[Opening INFORMATION SUPPLIED section]

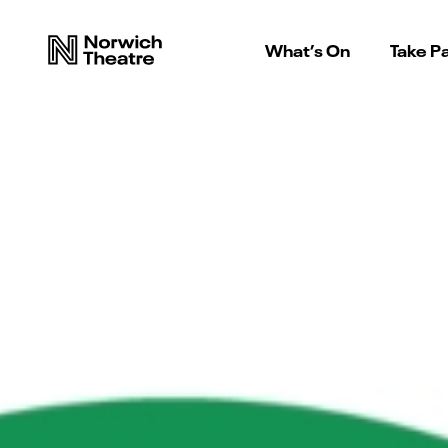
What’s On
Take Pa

[Closing INFORMATION SUPPLIED section]
[Opening INFORMATION SUPPLIED section]

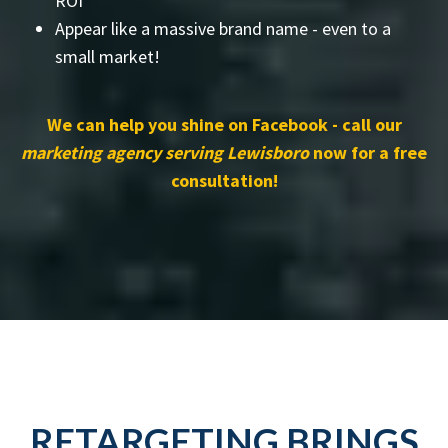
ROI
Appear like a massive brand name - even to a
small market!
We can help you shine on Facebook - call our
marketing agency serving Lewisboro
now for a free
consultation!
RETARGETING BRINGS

[Closing INFORMATION SUPPLIED section]
[Opening INFORMATION SUPPLIED section]

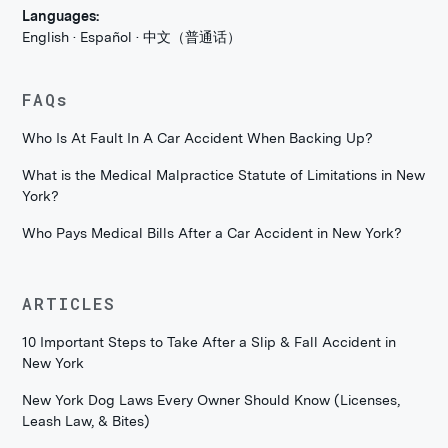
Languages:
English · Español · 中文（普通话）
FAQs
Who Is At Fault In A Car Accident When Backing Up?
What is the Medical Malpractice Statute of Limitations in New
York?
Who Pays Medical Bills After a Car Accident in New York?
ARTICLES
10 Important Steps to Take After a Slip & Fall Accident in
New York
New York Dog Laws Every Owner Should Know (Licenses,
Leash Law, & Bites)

[Closing INFORMATION SUPPLIED section]

## [ACTIVITY]
In the listing above, find the line holding "now for a free" and the line holding "RETARGETING BRINGS", then output those two lines and every line between them exactly.

## [OUTPUT FOR THIS TASK]
now for a free
consultation!
RETARGETING BRINGS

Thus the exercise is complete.